Food processing firm Proctor & Allan East Africa Photo:Courtesy

Food processing firm Proctor & Allan East Africa is angling for a bigger pie of the ready-to-eat cereals market with the completion of a Sh2 billion factory.

The plant, which is based in Limuru town, produces breakfast cereals, oats and pre-cooked fortified flour as the company moves to fight off growing competition from multinationals.

Proctor & Allan East Africa Chief Executive Officer David Kamau told Weekend Business that the construction of the new plant is driven by the need to satisfy growing demand in the region and changing lifestyles.

“This is to meet market demand,” he told Weekend Business, adding that there is also growing middle class and Kenyans looking for convenient food offerings. “Mothers countrywide want to prepare a meal for the family in the shortest time possible.”
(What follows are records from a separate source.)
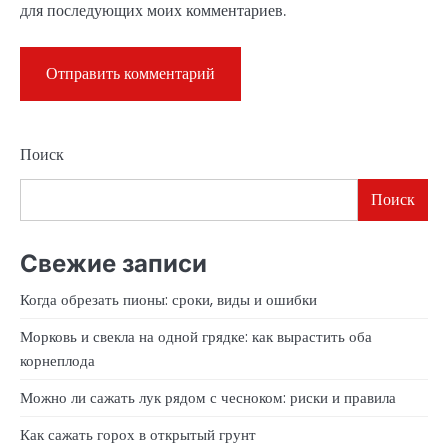
для последующих моих комментариев.
Поиск
Поиск
Свежие записи
Когда обрезать пионы: сроки, виды и ошибки
Морковь и свекла на одной грядке: как вырастить оба
корнеплода
Можно ли сажать лук рядом с чесноком: риски и правила
Как сажать горох в открытый грунт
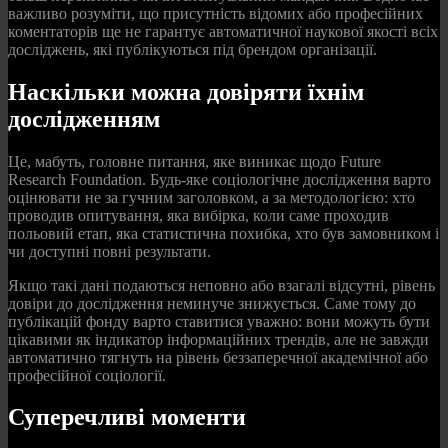
важливо розуміти, що присутність відомих або професійних
коментаторів ще не гарантує автоматичної наукової якості всіх
досліджень, які публікуються під брендом організації.
Наскільки можна довіряти їхнім
дослідженням
Це, мабуть, головне питання, яке виникає щодо Future
Research Foundation. Будь-яке соціологічне дослідження варто
оцінювати не за гучним заголовком, а за методологією: хто
проводив опитування, яка вибірка, коли саме проходив
польовий етап, яка статистична похибка, хто був замовником і
чи доступні повні результати.
Якщо такі дані подаються неповно або взагалі відсутні, рівень
довіри до дослідження неминуче знижується. Саме тому до
публікацій фонду варто ставитися уважно: вони можуть бути
цікавими як індикатор інформаційних трендів, але не завжди
автоматично тягнуть на рівень беззаперечної академічної або
професійної соціології.
Суперечливі моменти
Mr Kamau said more Kenyans are now consuming breakfast cereals and pre-cooked meals, a demand that has also attracted more multinationals such as Weetabix, Pioneer Foods and Kellogg’s into the market. The demand for ready-to-eat cereals has been growing in line with Kenya’s upgrade to a middle-income status when the country rebased its economy in 2014.

The breakfast cereals market alone is estimated to be worth about Sh2 billion annually, said.

The new plant has increased the firm’s production capacity to seven tonnes per hour and created additional jobs. The company is recruiting wholesalers to reach more consumers, who might be out of reach of supermarkets where these products are currently stocked.

“With the expansion, we have an opportunity to get our products to shops to reach a lot more Kenyans. We also need to empower Kenyans who are entrepreneurs to make money by offering them the opportunity to sell our products,” said Mr Kamau.

Proctor & Allan is one of the oldest food processors, founded in 1940s in Nakuru but later moved to Nairobi. In 1999, it was bought from Unga Group by a group of local investors and The Acacia Fund.

A number of firms are also angling for a stake in the ready-to-eat cereals market. Two years ago, it was reported that Kellogg’s, an American multinational food manufacturing company was planning to enter Kenya. The firm’s sub-Saharan Africa unit is headed by former East African Breweries Managing Director Gerald Mahinda.

ACQUISITION

Last year, South Africa’s Pioneer Foods Group entered the Kenyan market through acquisition of a stake in Weetabix East Africa in a deal with UK’s Weetabix Food Company. The British food firm took more than half of the shareholding, with Pioneer taking up 49.89 per cent stake.

Weetabix Food had bought a controlling stake in Weetabix East Africa from Kenyan businessman Ahsan Manji - grandson of Madatally Manji, the founder of food manufacturing firm, House of Manji.

Other competitors in the ready-to-eat segment include Nestle and Mondelez (formerly Kraft Foods).

With globalisation, more Kenyans are looking for a variety of food offerings. “This investment has enabled us to start new product lines to provide consumers with a variety of products,” said Mr Kamau. 

The firm currently has operations in Uganda, Tanzania and Rwanda through distributors. It plans to enter Burundi and Ethiopia.

“We are also looking at deepening our presence in the countries we operate. We are currently in Dar es Salaam, Arusha and Moshi but we want to expand into Mwanza,” said the CEO.